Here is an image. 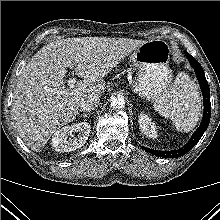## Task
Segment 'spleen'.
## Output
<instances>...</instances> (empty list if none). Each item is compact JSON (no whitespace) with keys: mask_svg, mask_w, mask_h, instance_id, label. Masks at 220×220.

#### Exercise directions
Copy the lines above exactly, beginning at the line containing "Segment 'spleen'." and stopping at the last line.

#### Written reply
Segment 'spleen'.
## Output
<instances>...</instances> (empty list if none). Each item is compact JSON (no whitespace) with keys: mask_svg, mask_w, mask_h, instance_id, label. Masks at 220×220.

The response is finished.